Use log source for log reading
Change-Id: I4d6018a6117f5864cda38a5e6485c6d08a782999
Signed-off-by: James Kuszmaul <james.kuszmaul@bluerivertech.com>
diff --git a/aos/events/logging/log_reader.cc b/aos/events/logging/log_reader.cc
index af8a4e8..874fe43 100644
--- a/aos/events/logging/log_reader.cc
+++ b/aos/events/logging/log_reader.cc
@@ -598,7 +598,7 @@
filters_ =
std::make_unique<message_bridge::MultiNodeNoncausalOffsetEstimator>(
event_loop_factory_->configuration(), logged_configuration(),
- log_files_.front_boots(), FLAGS_skip_order_validation,
+ log_files_.boots(), FLAGS_skip_order_validation,
chrono::duration_cast<chrono::nanoseconds>(
chrono::duration<double>(FLAGS_time_estimation_buffer_seconds)));
@@ -785,7 +785,7 @@
filters_ =
std::make_unique<message_bridge::MultiNodeNoncausalOffsetEstimator>(
event_loop->configuration(), logged_configuration(),
- log_files_.front_boots(), FLAGS_skip_order_validation,
+ log_files_.boots(), FLAGS_skip_order_validation,
chrono::duration_cast<chrono::nanoseconds>(
chrono::duration<double>(FLAGS_time_estimation_buffer_seconds)));
diff --git a/aos/events/logging/logfile_sorting.cc b/aos/events/logging/logfile_sorting.cc
index 0566120..dc7078a 100644
--- a/aos/events/logging/logfile_sorting.cc
+++ b/aos/events/logging/logfile_sorting.cc
@@ -2084,5 +2084,113 @@
return stream;
}
+// Validates that collection of log files or log parts shares the same configs.
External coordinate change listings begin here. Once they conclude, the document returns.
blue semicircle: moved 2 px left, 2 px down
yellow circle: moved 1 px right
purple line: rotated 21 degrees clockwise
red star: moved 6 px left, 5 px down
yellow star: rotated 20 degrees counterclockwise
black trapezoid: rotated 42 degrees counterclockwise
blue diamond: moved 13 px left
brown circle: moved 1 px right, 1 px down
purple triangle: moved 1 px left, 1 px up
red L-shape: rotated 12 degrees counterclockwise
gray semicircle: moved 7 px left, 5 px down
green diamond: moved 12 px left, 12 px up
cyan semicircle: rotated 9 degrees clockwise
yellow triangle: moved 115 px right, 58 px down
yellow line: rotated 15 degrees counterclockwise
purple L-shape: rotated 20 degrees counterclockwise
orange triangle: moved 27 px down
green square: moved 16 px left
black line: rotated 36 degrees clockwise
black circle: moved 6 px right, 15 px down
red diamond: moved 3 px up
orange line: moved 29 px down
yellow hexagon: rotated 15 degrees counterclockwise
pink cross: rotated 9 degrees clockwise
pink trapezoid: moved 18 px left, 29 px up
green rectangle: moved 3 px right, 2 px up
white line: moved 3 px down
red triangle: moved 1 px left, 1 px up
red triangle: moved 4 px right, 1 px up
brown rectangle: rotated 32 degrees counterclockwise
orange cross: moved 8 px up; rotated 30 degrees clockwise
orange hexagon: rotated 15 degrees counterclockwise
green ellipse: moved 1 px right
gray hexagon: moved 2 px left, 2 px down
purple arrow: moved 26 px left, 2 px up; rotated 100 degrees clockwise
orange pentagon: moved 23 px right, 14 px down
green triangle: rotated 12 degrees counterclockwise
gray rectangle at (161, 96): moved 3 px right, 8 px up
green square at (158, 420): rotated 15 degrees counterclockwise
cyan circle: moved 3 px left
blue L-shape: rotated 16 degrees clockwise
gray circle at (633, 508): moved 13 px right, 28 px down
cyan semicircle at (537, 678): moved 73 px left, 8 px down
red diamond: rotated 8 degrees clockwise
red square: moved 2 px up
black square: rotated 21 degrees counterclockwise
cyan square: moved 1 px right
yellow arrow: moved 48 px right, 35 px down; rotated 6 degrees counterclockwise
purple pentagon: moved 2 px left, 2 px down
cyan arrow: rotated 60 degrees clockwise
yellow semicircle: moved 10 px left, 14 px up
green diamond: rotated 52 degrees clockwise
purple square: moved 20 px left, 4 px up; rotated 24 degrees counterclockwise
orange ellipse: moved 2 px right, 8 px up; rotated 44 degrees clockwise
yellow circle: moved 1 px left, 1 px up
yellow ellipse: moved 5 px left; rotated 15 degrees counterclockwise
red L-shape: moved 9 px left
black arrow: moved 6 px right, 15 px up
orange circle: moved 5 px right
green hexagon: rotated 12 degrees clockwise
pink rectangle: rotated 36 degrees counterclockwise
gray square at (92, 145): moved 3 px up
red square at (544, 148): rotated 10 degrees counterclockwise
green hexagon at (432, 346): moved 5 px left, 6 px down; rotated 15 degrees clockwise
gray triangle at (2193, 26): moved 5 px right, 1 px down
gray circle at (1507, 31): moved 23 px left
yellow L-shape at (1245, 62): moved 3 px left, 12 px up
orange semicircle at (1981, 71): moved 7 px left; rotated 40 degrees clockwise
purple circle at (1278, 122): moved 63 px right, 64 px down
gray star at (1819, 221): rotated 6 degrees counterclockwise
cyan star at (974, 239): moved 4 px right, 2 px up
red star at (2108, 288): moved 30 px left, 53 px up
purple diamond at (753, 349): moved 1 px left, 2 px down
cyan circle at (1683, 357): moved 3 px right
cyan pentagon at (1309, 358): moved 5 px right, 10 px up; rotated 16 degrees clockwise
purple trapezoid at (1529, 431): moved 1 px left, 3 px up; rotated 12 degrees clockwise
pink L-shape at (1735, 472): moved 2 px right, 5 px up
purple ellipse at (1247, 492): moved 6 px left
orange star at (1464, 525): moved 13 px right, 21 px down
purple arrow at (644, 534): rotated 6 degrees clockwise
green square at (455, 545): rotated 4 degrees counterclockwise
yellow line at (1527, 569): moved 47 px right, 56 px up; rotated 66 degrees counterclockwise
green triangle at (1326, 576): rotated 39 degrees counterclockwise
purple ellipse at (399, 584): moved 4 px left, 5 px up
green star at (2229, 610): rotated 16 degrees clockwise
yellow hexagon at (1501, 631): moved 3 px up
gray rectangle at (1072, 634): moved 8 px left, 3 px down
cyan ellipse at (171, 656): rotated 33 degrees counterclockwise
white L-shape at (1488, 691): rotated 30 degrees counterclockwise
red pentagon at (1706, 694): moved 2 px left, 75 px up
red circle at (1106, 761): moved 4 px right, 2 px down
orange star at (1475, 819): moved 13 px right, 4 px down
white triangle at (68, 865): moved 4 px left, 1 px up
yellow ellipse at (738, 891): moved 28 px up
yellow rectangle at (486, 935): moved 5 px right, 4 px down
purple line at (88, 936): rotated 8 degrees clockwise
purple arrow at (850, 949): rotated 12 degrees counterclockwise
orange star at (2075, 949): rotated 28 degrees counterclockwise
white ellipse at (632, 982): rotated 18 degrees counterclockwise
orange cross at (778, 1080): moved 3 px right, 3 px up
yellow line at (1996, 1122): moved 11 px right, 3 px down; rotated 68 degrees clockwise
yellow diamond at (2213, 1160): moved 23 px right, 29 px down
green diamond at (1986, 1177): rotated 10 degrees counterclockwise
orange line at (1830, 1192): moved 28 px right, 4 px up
+template <typename TCollection>
+bool CheckMatchingConfigs(const TCollection &items) {
+ const Configuration *config = nullptr;
+ for (const auto &item : items) {
+ VLOG(1) << item;
+ if (config == nullptr) {
+ config = GetConfig(item);
+ } else {
+ if (config != GetConfig(item)) {
+ LOG(ERROR) << ": Config mismatched: " << config << " vs. "
+ << GetConfig(item);
+ return false;
+ }
+ }
+ }
+ if (config == nullptr) {
+ LOG(ERROR) << ": No configs are found";
+ return false;
+ }
+ return true;
+}
+
+// Provides unified access to config field stored in LogFile. It is used in
+// CheckMatchingConfigs.
+inline const Configuration *GetConfig(const LogFile &log_file) {
+ return log_file.config.get();
+}
+
+// Output of LogPartsAccess for debug purposes.
+std::ostream &operator<<(std::ostream &stream,
+ const LogPartsAccess &log_parts_access) {
+ stream << log_parts_access.parts();
+ return stream;
+}
+
+SelectedLogParts::SelectedLogParts(std::string_view node_name,
+ size_t boot_index,
+ std::vector<LogPartsAccess> log_parts)
+ : node_name_(node_name),
+ boot_index_(boot_index),
+ log_parts_(std::move(log_parts)) {
+ CHECK_GT(log_parts_.size(), 0u) << ": Nothing was selected for node "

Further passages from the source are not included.